Data for this task =>
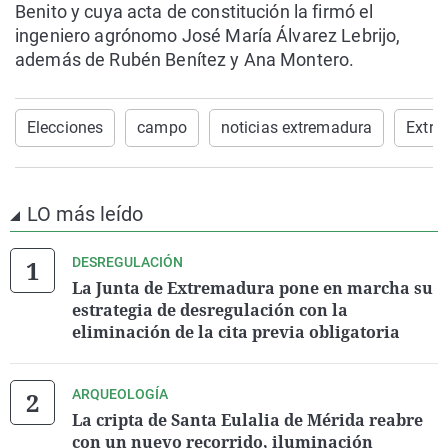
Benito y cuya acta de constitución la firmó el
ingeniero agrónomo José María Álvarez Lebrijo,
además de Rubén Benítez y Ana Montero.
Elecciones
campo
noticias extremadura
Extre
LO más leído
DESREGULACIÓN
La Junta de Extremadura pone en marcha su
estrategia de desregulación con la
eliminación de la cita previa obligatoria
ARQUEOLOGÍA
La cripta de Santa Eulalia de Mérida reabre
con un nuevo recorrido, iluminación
---
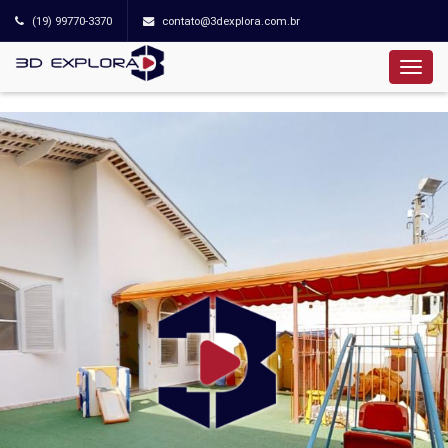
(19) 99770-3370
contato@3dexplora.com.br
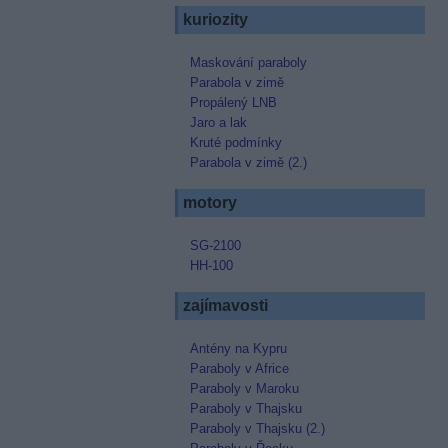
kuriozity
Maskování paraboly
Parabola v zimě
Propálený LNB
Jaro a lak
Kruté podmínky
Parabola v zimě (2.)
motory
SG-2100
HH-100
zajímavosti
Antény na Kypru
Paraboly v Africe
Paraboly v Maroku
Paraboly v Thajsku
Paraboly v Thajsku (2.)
...
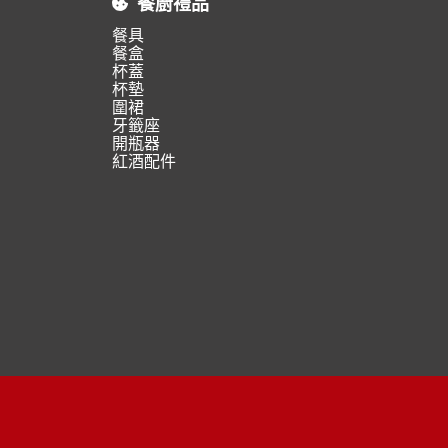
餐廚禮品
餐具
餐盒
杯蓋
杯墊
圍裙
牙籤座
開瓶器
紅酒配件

The task =>
Pull out each line of the listing that holds the string "Thajsku".

Result of this exercise =>
Paraboly v Thajsku
Paraboly v Thajsku (2.)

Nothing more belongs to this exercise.